I can see slightly better from my left eye today; it's still like looking through a smudgy window and I can't read what I'm typing if I only use my left eye--poor right eye is going to need a vacation . . . oh wait, it's in for the slice in two weeks anyway (August 28th). I still feel woozy and slightly out of it but obviously I am as long-winded as ever.

Comments

  1. Your experience is different from mine (my surgery was on the 14th, Monday morning), and they didn't take off the shield until the next morning.

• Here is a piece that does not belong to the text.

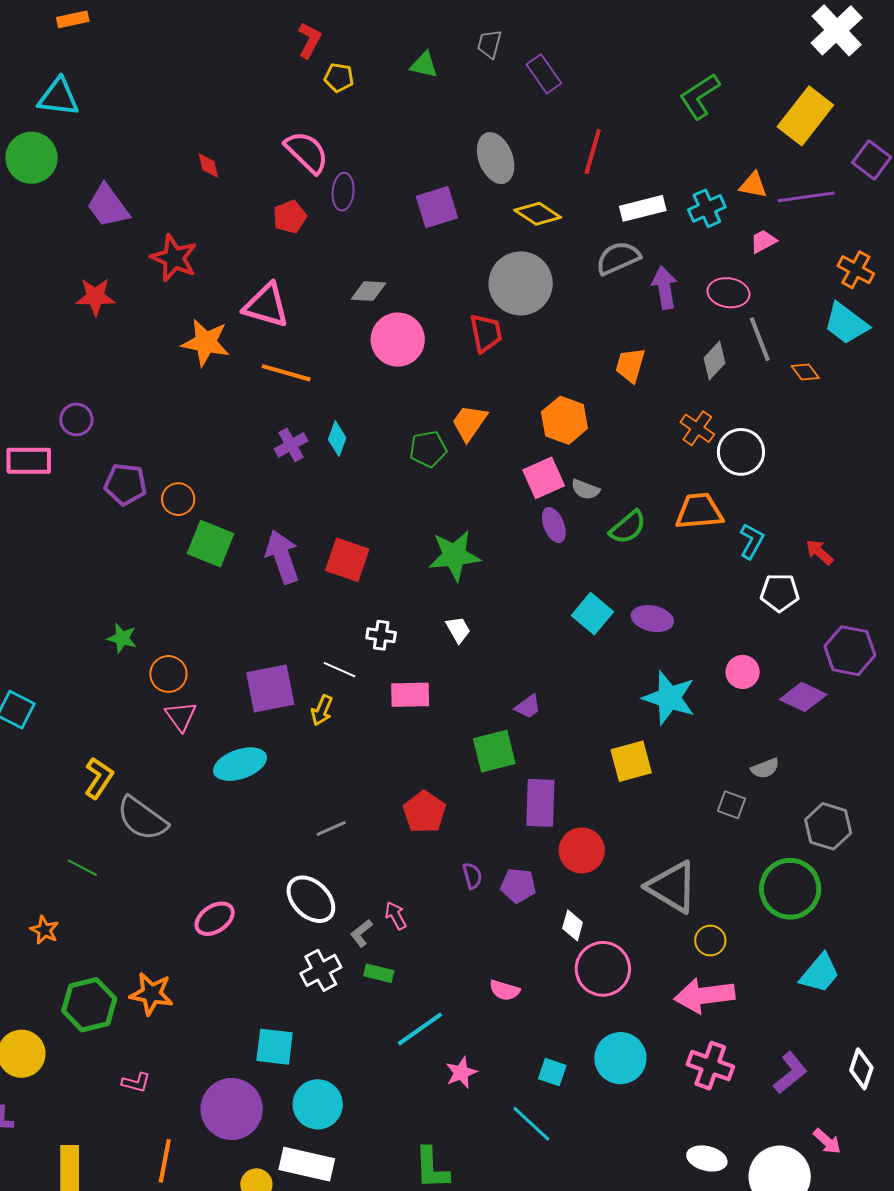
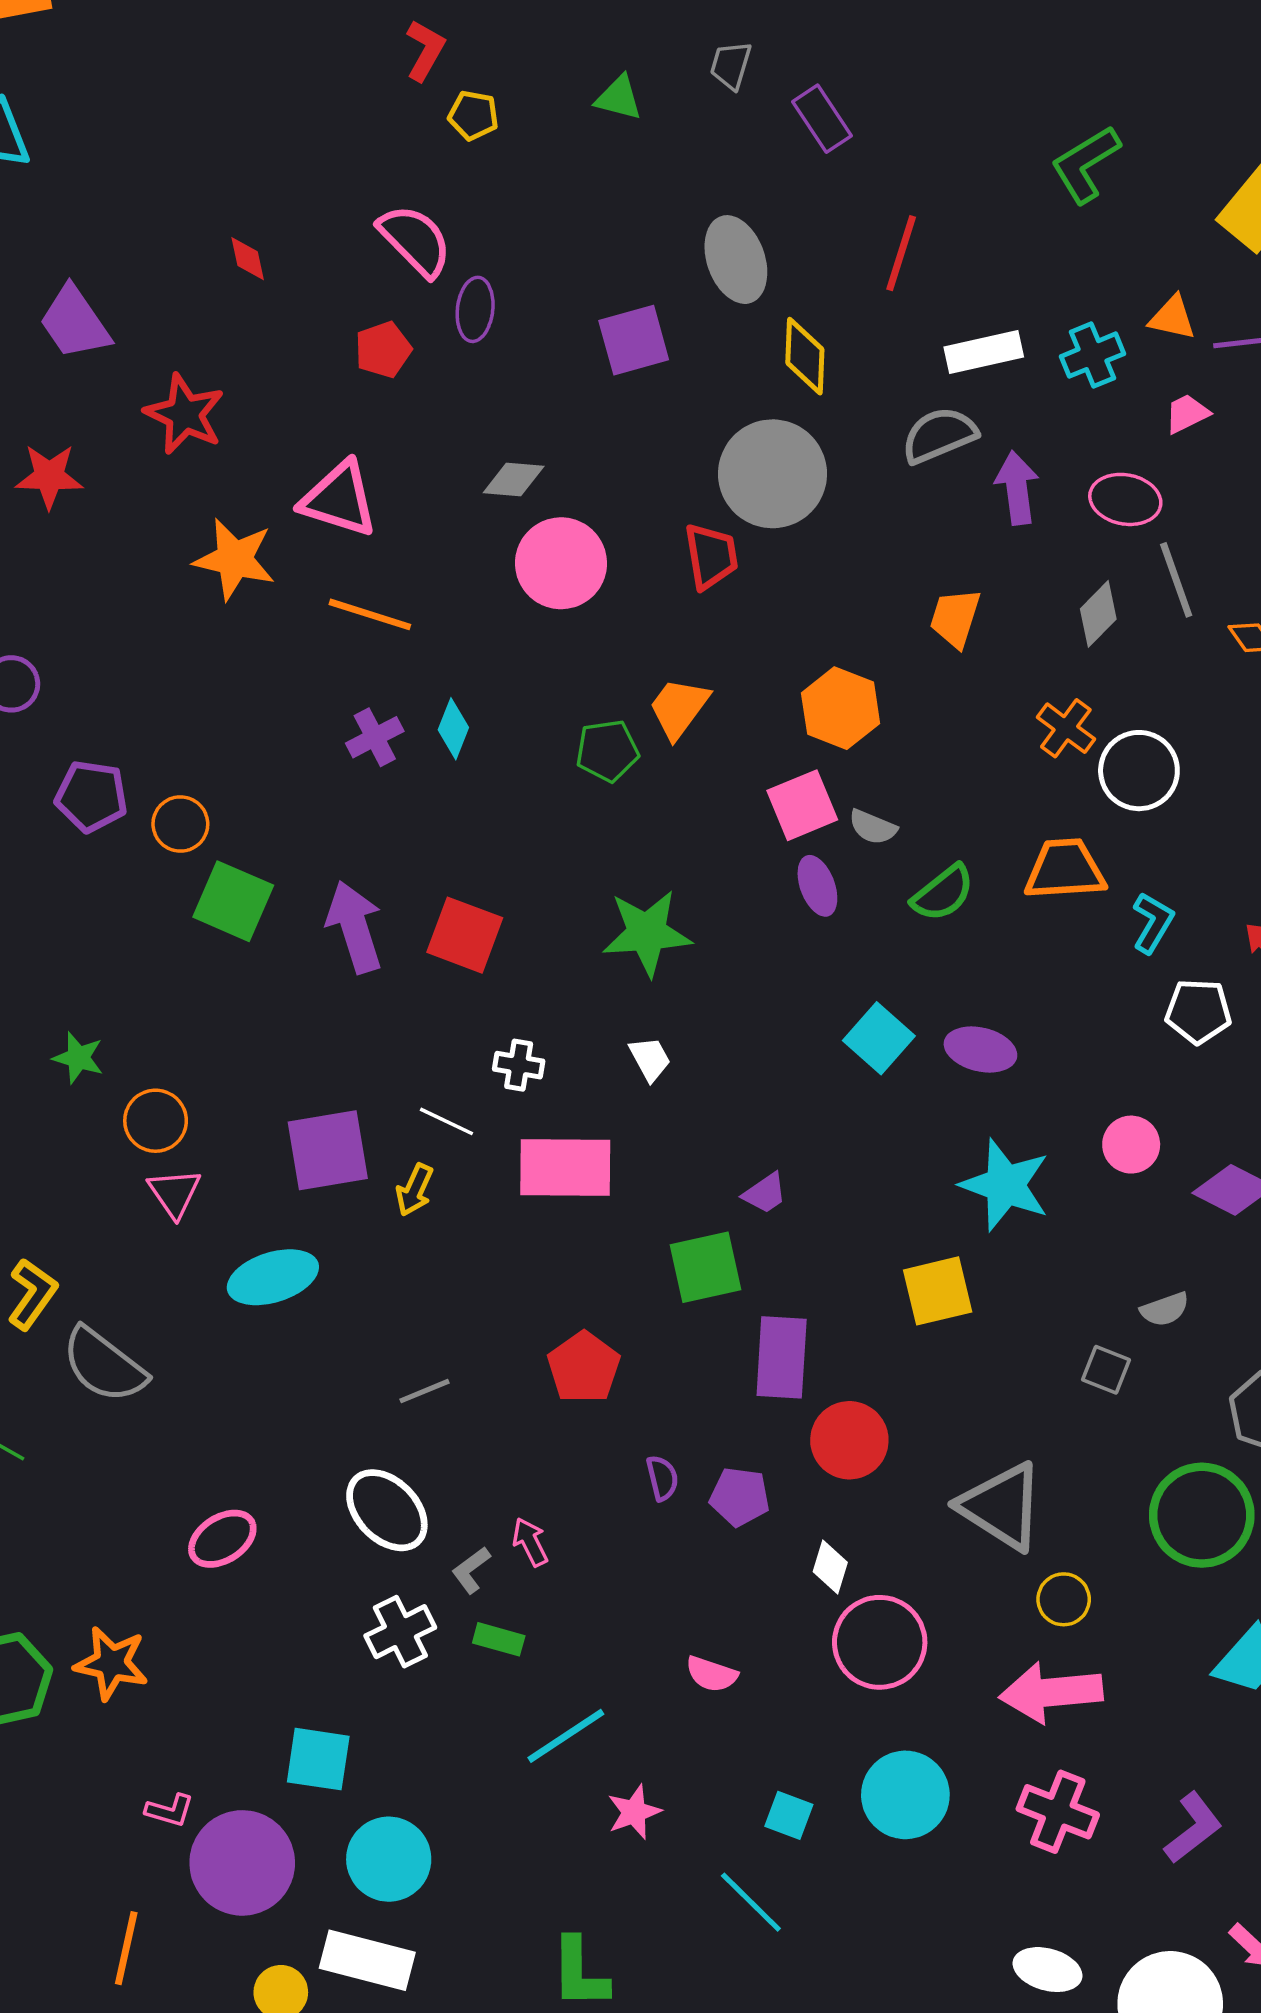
yellow diamond: (538, 214) -> (805, 356), turned 57
pink rectangle: (410, 695) -> (565, 1167), size x1.4
pink L-shape: (136, 1083) -> (170, 1810), moved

They did not test my vision, that comes in a week with the other eye doctor. But the curiosity and the "don't care" sedative sounds the same... enjoyed the "movie" of the lights during the procedure. Was glad when it was over. Was AMAZED at the improvement in vision. Even without having had an eye test (he did check pressures, which of course is what he's concerned about with my glaucoma).

    I had the distance vision put in this eye (he didn't give me a choice, due to the glaucoma). My eyes did a swaparoo... and the improvement was immediate, as soon as the shield came off. Now what had been my "good" eye (the left) has become less good as the "bad" eye has become very good indeed.

    Adjusting, adjusting... sending continued healing vibes your way!